Extracted page text data |
++++++
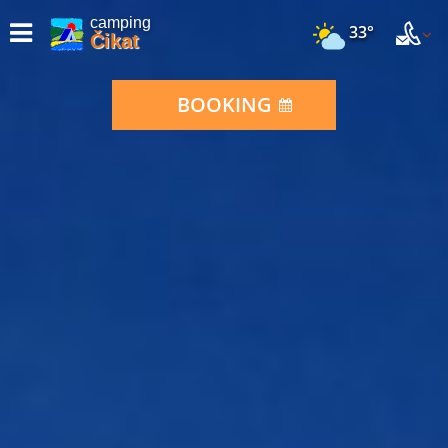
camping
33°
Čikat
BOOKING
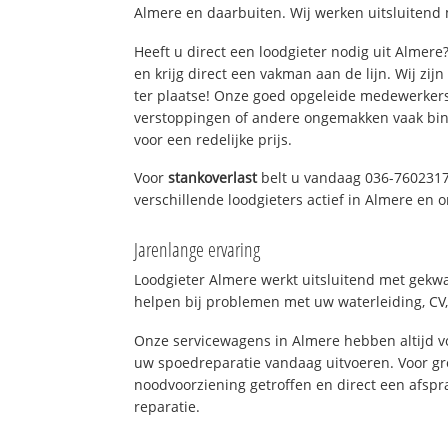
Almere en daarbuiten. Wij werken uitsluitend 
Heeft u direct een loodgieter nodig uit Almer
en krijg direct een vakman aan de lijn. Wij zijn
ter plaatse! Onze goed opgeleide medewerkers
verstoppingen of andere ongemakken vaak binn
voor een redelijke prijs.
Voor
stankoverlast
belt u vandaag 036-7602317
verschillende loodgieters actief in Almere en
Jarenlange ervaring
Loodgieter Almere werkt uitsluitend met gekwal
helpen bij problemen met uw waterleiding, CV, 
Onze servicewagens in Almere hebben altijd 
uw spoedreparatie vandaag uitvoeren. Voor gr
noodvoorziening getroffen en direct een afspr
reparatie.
++++++
Assigned task | Take the entries shown above and quote them verbatim, passing over the pictures.

The completed task |
camping
33°
Čikat
BOOKING
Almere en daarbuiten. Wij werken uitsluitend 
Heeft u direct een loodgieter nodig uit Almer
en krijg direct een vakman aan de lijn. Wij zijn
ter plaatse! Onze goed opgeleide medewerkers
verstoppingen of andere ongemakken vaak binn
voor een redelijke prijs.
Voor
stankoverlast
belt u vandaag 036-7602317
verschillende loodgieters actief in Almere en
Jarenlange ervaring
Loodgieter Almere werkt uitsluitend met gekwal
helpen bij problemen met uw waterleiding, CV, 
Onze servicewagens in Almere hebben altijd 
uw spoedreparatie vandaag uitvoeren. Voor gr
noodvoorziening getroffen en direct een afspr
reparatie.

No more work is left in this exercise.